**What you have to do**
Lines with the string "спинальная" are to be identified in the listing and copied.

**Recorded data**
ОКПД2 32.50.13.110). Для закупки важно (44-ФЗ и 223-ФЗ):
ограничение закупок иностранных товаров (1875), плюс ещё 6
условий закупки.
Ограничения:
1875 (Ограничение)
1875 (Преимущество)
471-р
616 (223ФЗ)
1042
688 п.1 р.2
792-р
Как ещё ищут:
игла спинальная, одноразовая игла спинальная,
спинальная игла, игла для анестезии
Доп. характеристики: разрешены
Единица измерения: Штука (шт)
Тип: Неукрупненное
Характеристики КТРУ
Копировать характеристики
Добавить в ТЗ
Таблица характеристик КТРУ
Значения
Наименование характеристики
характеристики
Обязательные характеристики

**Exercise solution**
игла спинальная, одноразовая игла спинальная,
спинальная игла, игла для анестезии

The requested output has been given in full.